C'est ainsi qu'un important mouvement préfectoral a eu lieu en Conseil des ministres sur proposition de Gérald Darmanin, qui l'a présenté comme « le plus grand mouvement de la fonction préfectorale depuis sa création » : 31 préfets territoriaux et 5 préfets délégués. « C'est un renouvellement totalement paritaire » avec des « profils très différents », issus « du privé, de l'associatif, du syndicalisme », ce qui « marque une rupture profonde », a-t-il précisé. Si vous pensiez qu'on ne s'improvise pas préfet, détrompez-vous. Fini le temps du sous-préfet aux champs ! Voici le temps du renouveau et de l'efficacité.

Certes, on trouve quelques profils classiques parmi les nouveaux venus, mais certaines nominations ne laissent pas de surprendre.

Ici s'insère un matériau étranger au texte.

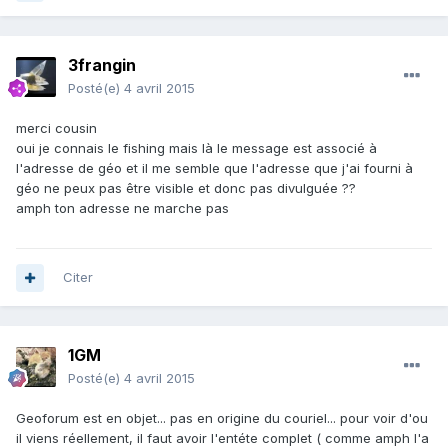
3frangin
Posté(e)
4 avril 2015
merci cousin
oui je connais le fishing mais là le message est associé à
l'adresse de géo et il me semble que l'adresse que j'ai fourni à
géo ne peux pas être visible et donc pas divulguée ??
amph ton adresse ne marche pas
Citer
1GM
Posté(e)
4 avril 2015
Geoforum est en objet... pas en origine du couriel... pour voir d'ou
il viens réellement, il faut avoir l'entéte complet ( comme amph l'a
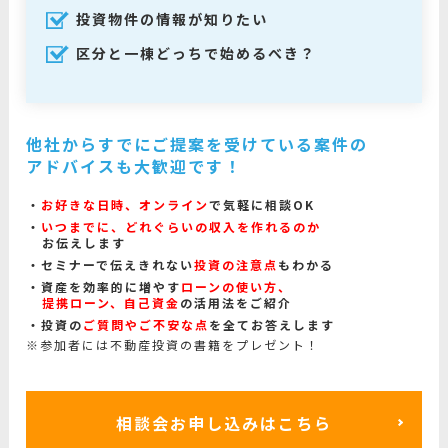
投資物件の情報が知りたい
区分と一棟どっちで始めるべき？
他社からすでにご提案を受けている案件の
アドバイスも大歓迎です！
お好きな日時、オンライン
で気軽に相談OK
いつまでに、どれぐらいの収入を作れるのか
お伝えします
セミナーで伝えきれない
投資の注意点
もわかる
資産を効率的に増やす
ローンの使い方、
提携ローン、自己資金
の活用法をご紹介
投資の
ご質問やご不安な点
を全てお答えします
※参加者には不動産投資の書籍をプレゼント！
相談会お申し込みはこちら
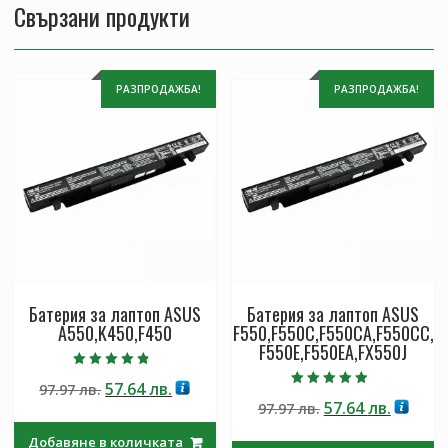
Свързани продукти
РАЗПРОДАЖБА!
РАЗПРОДАЖБА!
Батерия за лаптоп ASUS
Батерия за лаптоп ASUS
A550,K450,F450
F550,F550C,F550CA,F550CC,
F550E,F550EA,FX550J
Оценено с
Original
Текущата
57.64
лв.
97.97
лв.
4.50
Оценено с
от 5
Original
Текущ
57.64
лв.
price
цена
97.97
лв.
4.50
от 5
price
цена
was:
е:
Добавяне в количката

Thibault Lanxade est nommé préfet de l'Indre, comme s'il allait de soi qu'un bon chef d'entreprise sera aussi un bon préfet ; Lydia Guirous, issue du monde politique, porte-parole des Républicains jusqu'en 2019, nommée préfet délégué à l'Égalité ; Michaël Galy, directeur des Hôpitaux universitaires de Strasbourg… Des personnalités de qualité, sans doute, mais ont-elles les compétences pour assurer la fonction de préfet ? Peut-être bénéficieront-ils d'une formation accélérée ?

La nomination la plus surprenante est assurément celle de Marilyne Poulain, ex-responsable de la CGT, très engagée dans le combat pour la régularisation des sans-papiers, qui devient « préfète » déléguée à l'Égalité des chances dans le Bas-Rhin. Dans un tweet, Julien Aubert, qui n'a pas sa langue dans sa poche, écrit : « Une syndicaliste nommée préfet […] qui s’est illustrée pour ses combats sur la régularisation des clandestins : voilà qui montre le sérieux du gouvernement sur ce sujet. La suppression du corps préfectoral aura servi à multiplier les nominations gadget. On coule. »

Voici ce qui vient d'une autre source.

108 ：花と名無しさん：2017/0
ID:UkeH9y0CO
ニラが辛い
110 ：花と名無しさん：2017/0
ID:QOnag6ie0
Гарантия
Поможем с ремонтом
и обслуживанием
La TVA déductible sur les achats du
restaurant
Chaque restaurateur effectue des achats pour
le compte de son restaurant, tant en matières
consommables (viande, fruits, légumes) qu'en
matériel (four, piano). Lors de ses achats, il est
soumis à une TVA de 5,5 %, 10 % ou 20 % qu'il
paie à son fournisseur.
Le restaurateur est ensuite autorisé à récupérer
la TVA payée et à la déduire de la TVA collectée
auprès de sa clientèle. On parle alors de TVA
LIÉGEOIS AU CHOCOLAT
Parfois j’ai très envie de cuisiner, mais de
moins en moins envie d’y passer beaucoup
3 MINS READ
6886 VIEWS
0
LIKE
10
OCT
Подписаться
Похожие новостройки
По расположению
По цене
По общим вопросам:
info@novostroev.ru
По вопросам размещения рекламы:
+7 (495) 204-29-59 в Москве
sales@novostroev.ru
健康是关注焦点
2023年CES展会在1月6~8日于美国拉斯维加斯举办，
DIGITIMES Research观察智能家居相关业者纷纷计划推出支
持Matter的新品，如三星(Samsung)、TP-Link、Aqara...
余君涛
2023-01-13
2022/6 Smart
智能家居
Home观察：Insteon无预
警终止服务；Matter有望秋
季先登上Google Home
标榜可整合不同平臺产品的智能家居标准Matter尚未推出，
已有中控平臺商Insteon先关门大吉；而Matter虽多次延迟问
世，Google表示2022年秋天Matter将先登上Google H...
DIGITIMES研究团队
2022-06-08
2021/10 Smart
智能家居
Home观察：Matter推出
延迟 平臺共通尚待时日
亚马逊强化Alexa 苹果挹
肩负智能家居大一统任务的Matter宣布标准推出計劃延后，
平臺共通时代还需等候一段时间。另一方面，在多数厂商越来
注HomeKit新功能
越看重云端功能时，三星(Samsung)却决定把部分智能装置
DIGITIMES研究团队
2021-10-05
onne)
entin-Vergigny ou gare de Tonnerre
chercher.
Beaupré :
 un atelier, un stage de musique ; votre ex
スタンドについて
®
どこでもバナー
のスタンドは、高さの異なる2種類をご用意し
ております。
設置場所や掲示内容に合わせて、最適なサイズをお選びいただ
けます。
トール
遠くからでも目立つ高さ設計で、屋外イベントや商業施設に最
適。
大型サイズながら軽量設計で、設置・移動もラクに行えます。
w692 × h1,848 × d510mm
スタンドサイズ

À ce sujet — Ce n’est pas l’ENA qu’il faut supprimer, c’est le copinage !

D'aucuns diront qu'il y a belle lurette que la France fait naufrage, mais force est de constater, quelles que soient les qualités personnelles de ces nouveaux préfets, que Macron détruit tout ce qui marche bien, comme s'il était démangé par la manie du changement pour le changement. De la même façon, il a mis en extinction deux corps d'encadrement supérieur du ministère des Affaires étrangères pour ouvrir les postes d'ambassadeurs et de consuls généraux à une plus grande diversité de profils. De même, les inspecteurs généraux de l'Éducation nationale, qui seront désormais en CDD.

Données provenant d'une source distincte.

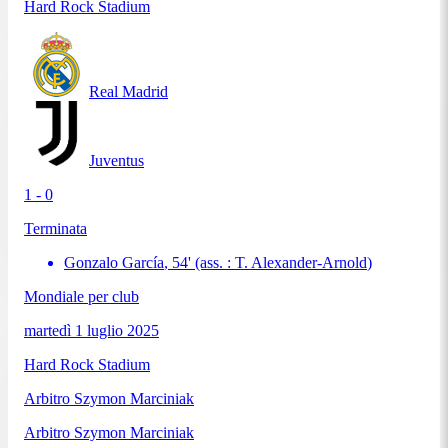
Hard Rock Stadium
Real Madrid
Juventus
1 - 0
Terminata
Gonzalo García
,
54
'
(ass. :
T. Alexander-Arnold
)
Mondiale per club
martedì 1 luglio 2025
Hard Rock Stadium
Arbitro
Szymon Marciniak
Arbitro
Szymon Marciniak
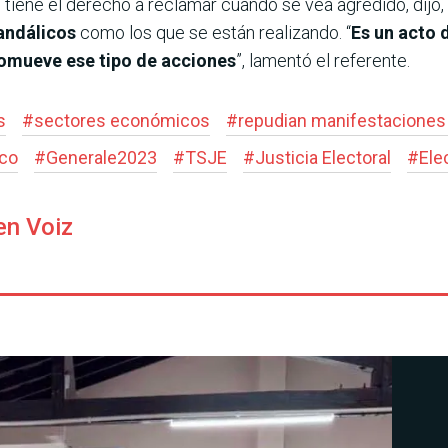
o tiene el derecho a reclamar cuando se vea agredido, dijo,
vandálicos
como los que se están realizando. “
Es un acto 
promueve ese tipo de acciones
”, lamentó el referente.
s
#
sectores económicos
#
repudian manifestaciones 
co
#
Generale2023
#
TSJE
#
Justicia Electoral
#
Ele
en Voiz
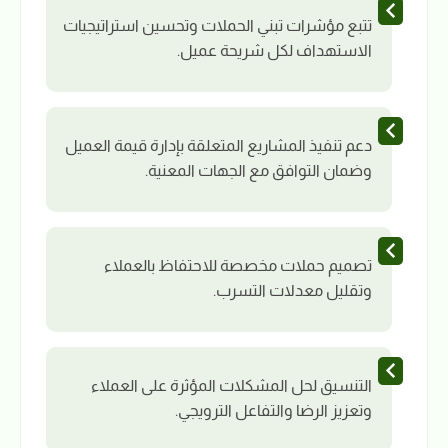
تتبع مؤشرات تبني الحملات وتحسين استراتيجيات
الاستهداف لكل شريحة عميل.
دعم تنفيذ المشاريع المتعلقة بإدارة قيمة العميل
وضمان التوافق مع الجهات المعنية.
تصميم حملات مخصصة للاحتفاظ بالعملاء
وتقليل معدلات التسرب.
التنسيق لحل المشكلات المؤثرة على العملاء
وتعزيز الرضا والتفاعل الترويجي.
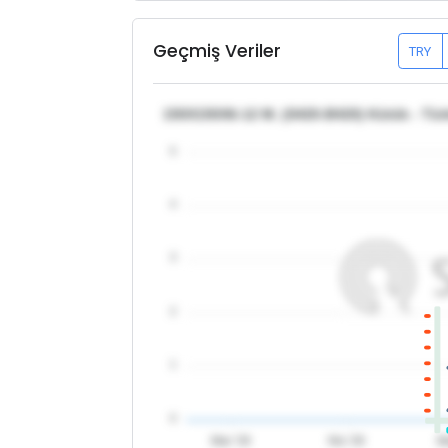
Geçmiş Veriler
TRY
150X150X6-12 M. (S420-B420) Kütük - Tür
5
4
3
2
1
0
Mar '26
Nis '26
M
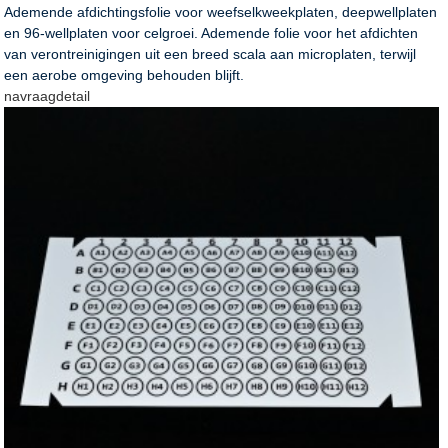
Ademende afdichtingsfolie voor weefselkweekplaten, deepwellplaten
en 96-wellplaten voor celgroei. Ademende folie voor het afdichten
van verontreinigingen uit een breed scala aan microplaten, terwijl
een aerobe omgeving behouden blijft.
navraag
detail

Ce bouleversement dans le recrutement des hauts fonctionnaires est, comme la langue d'Ésope, la meilleure et la pire des choses. Il peut permettre, dans certains cas, de repérer, hors des viviers habituels, des personnes de grande qualité, mais il permet aussi, pour des raisons qui n'ont rien à voir avec l'intérêt général, d'en promouvoir de plus médiocres. Les préfets, qui devraient tous être de grands serviteurs de l'État, risquent fort, dans l'avenir, pour quelques-uns d'entre eux, de n'être plus que des larbins ou des copains du pouvoir.